> _Task_
Would you mind restating all of the records word for word, skipping the pictures?
* * *
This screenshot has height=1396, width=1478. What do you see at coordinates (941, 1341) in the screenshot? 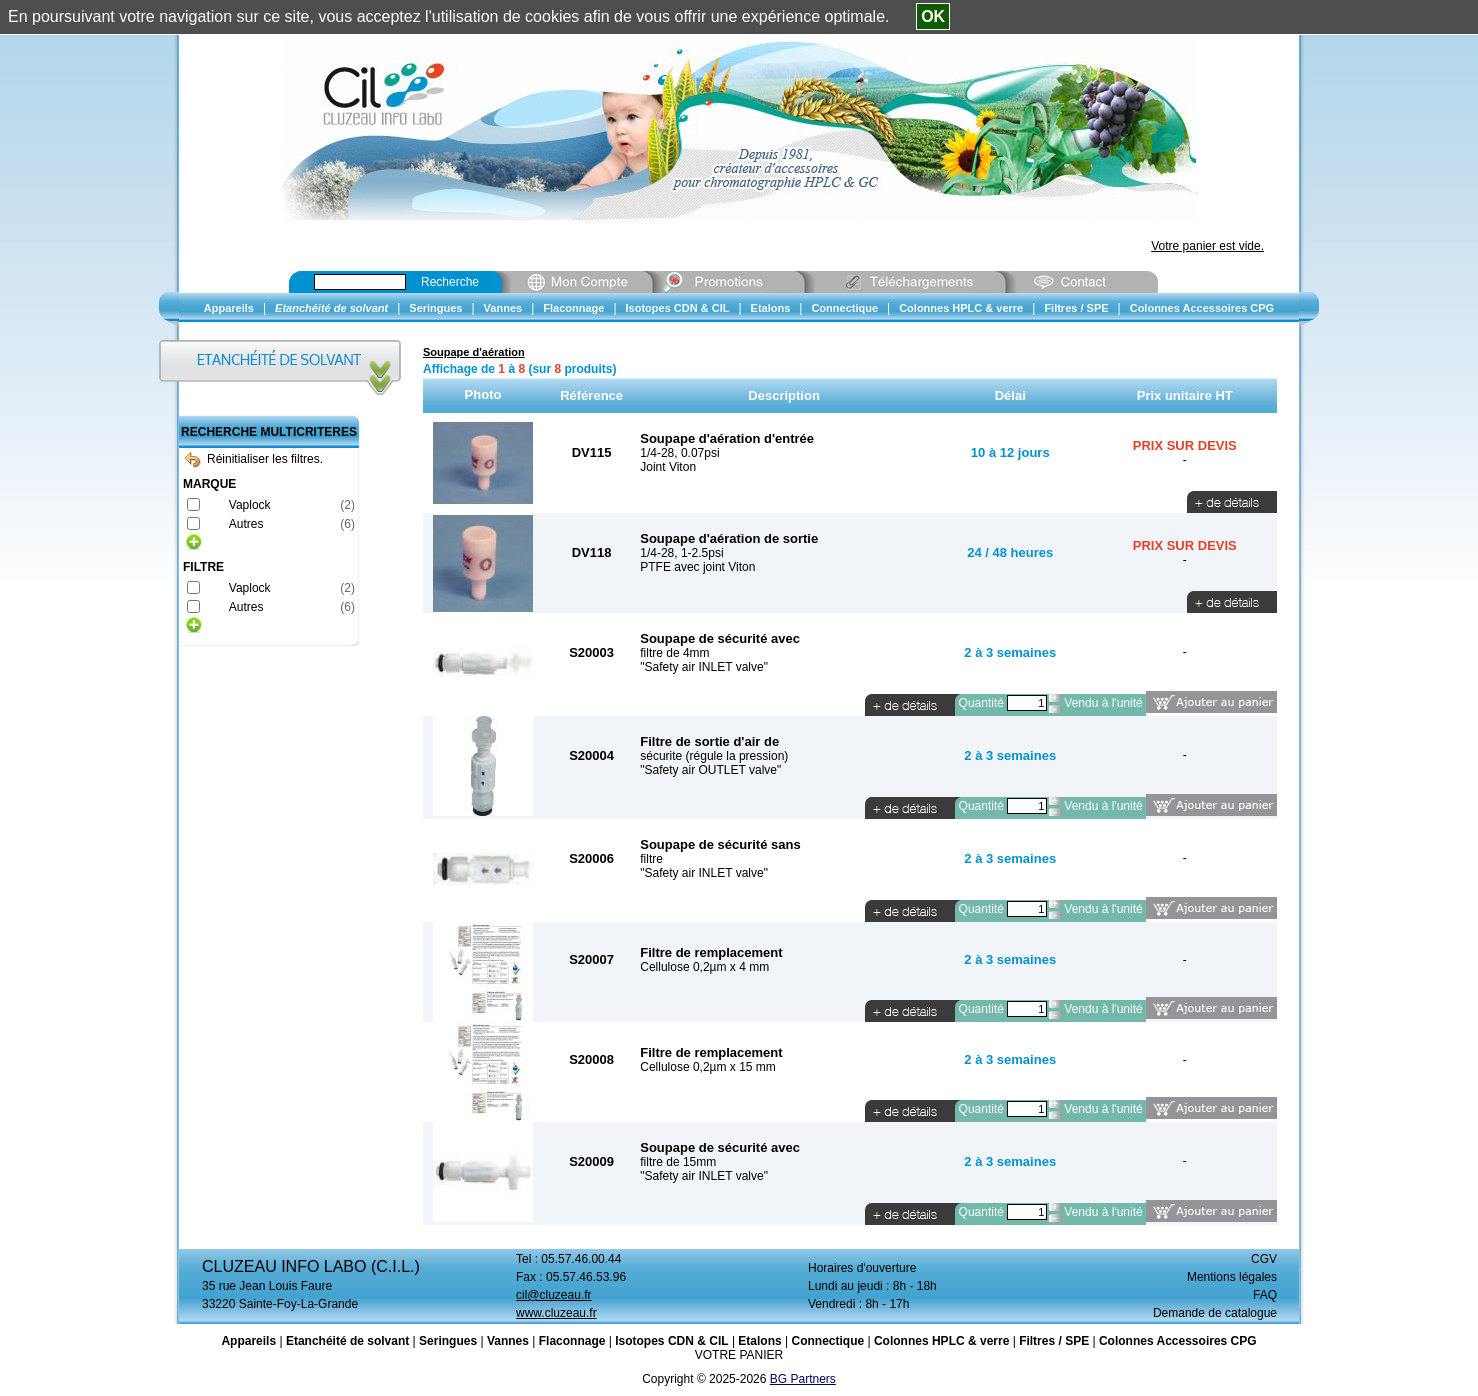
I see `Colonnes HPLC & verre` at bounding box center [941, 1341].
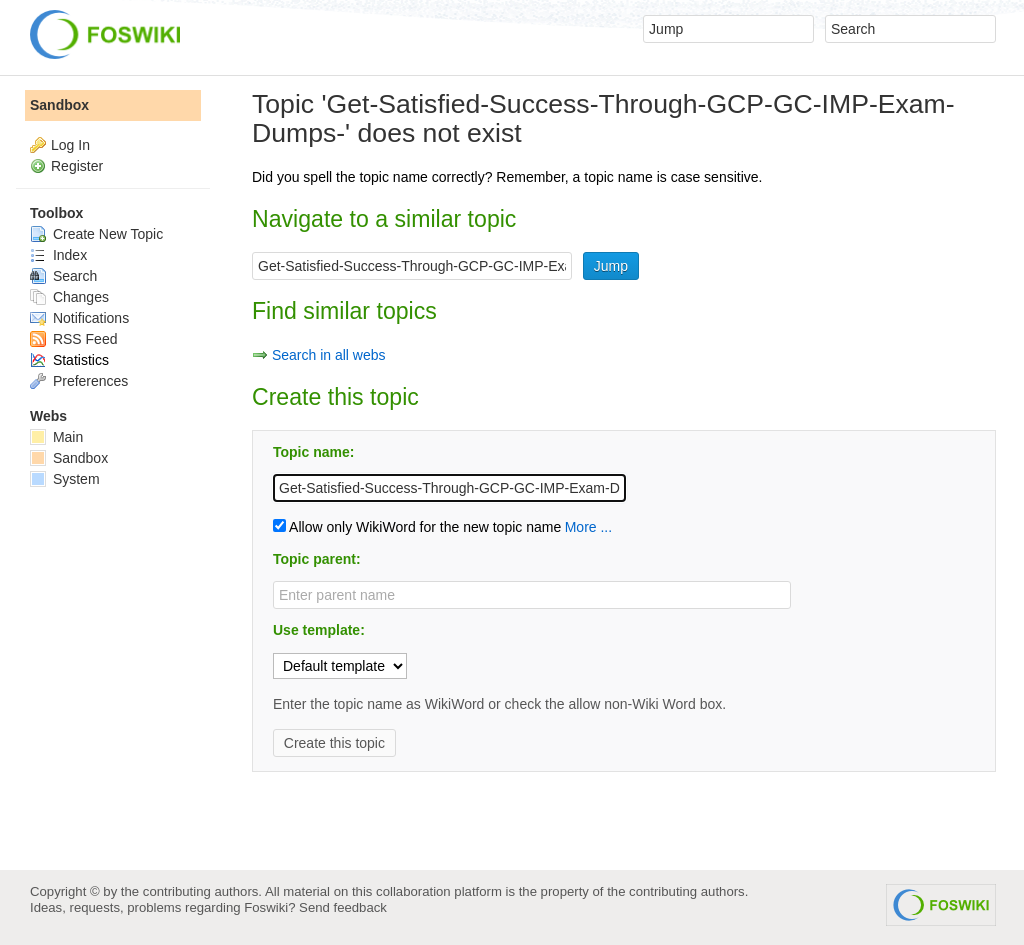 This screenshot has width=1024, height=945. What do you see at coordinates (73, 339) in the screenshot?
I see `RSS Feed` at bounding box center [73, 339].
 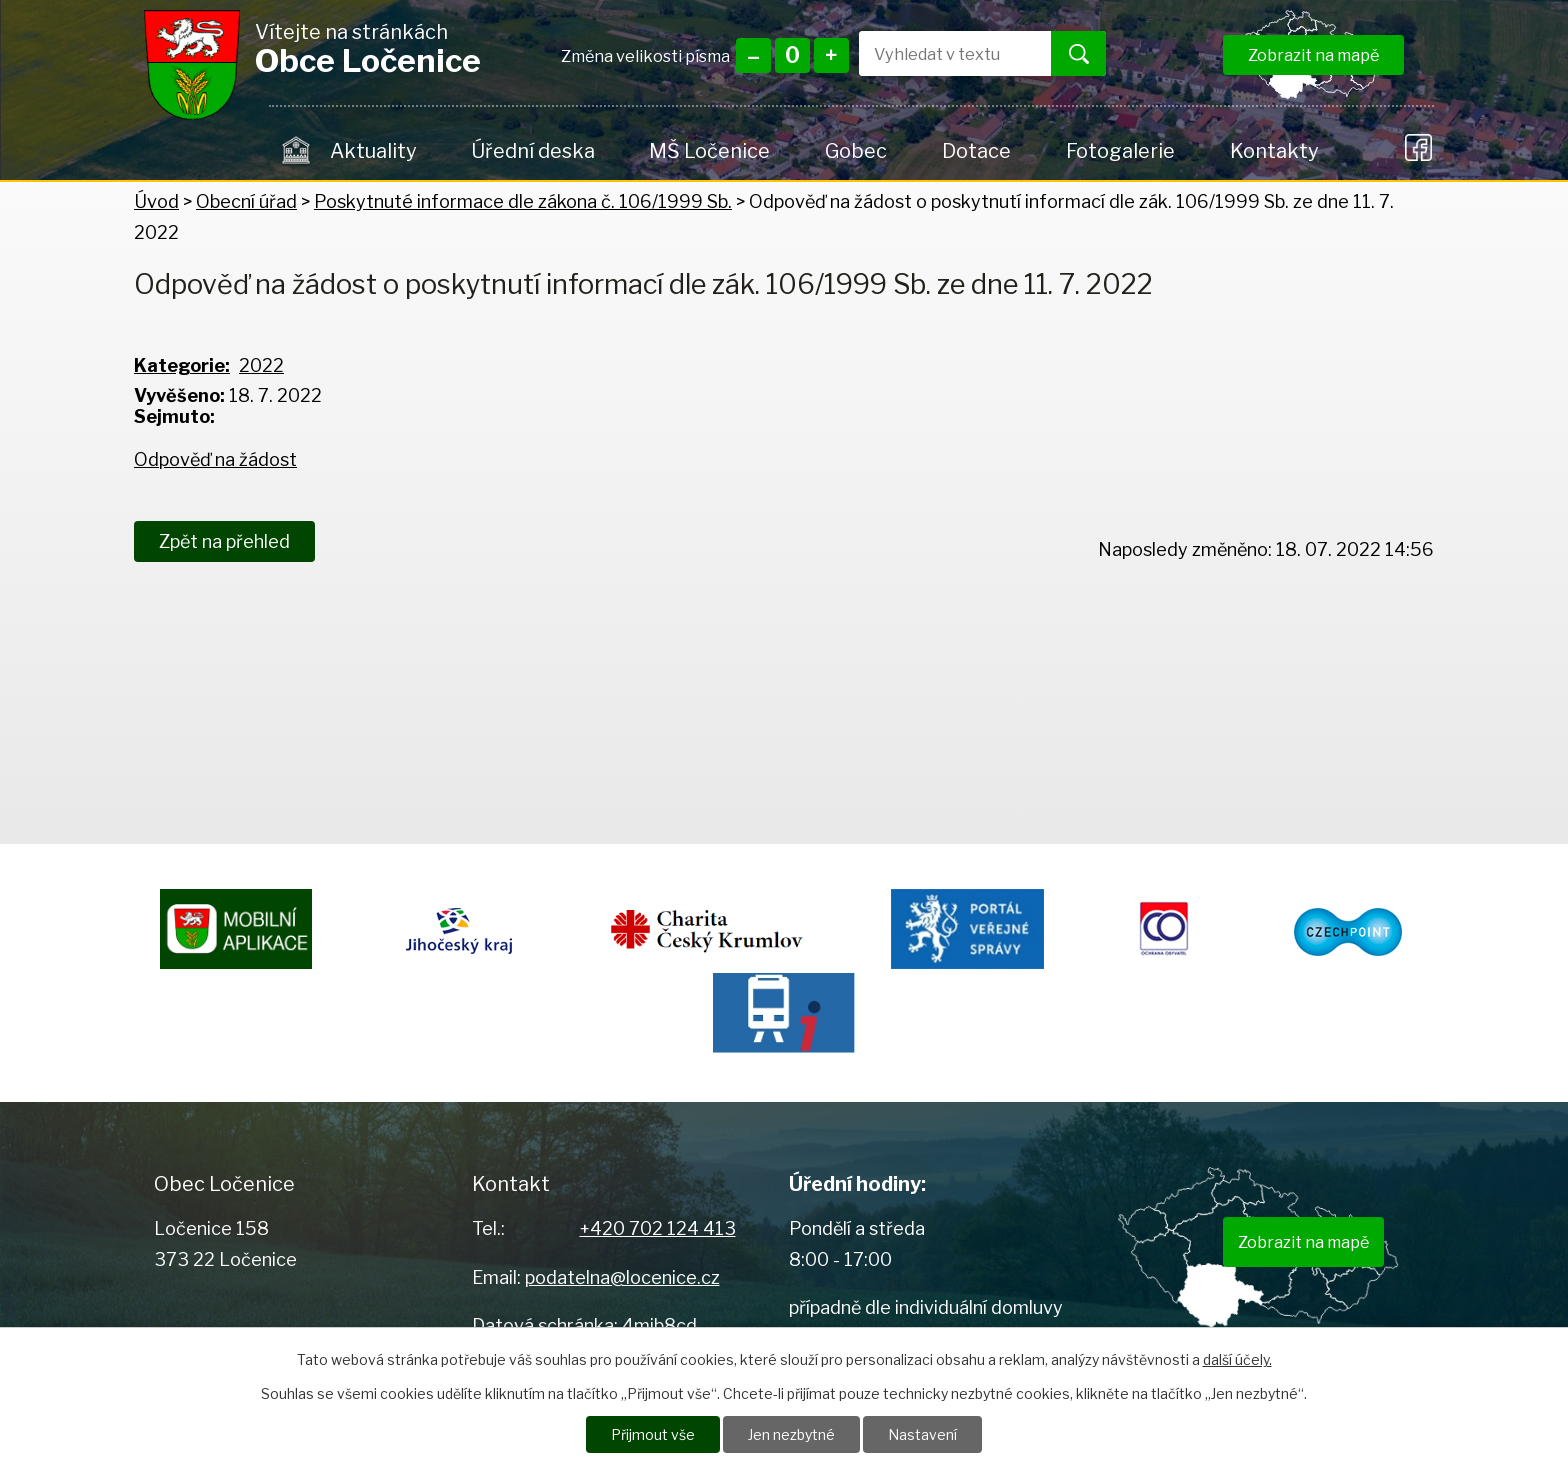 I want to click on 2022, so click(x=261, y=365).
* * *
> _Written answer_
This screenshot has height=1396, width=1478. What do you see at coordinates (941, 1341) in the screenshot? 
I see `Colonnes HPLC & verre` at bounding box center [941, 1341].
 This screenshot has width=1024, height=945. What do you see at coordinates (73, 339) in the screenshot?
I see `RSS Feed` at bounding box center [73, 339].
  I want to click on 2022, so click(x=261, y=365).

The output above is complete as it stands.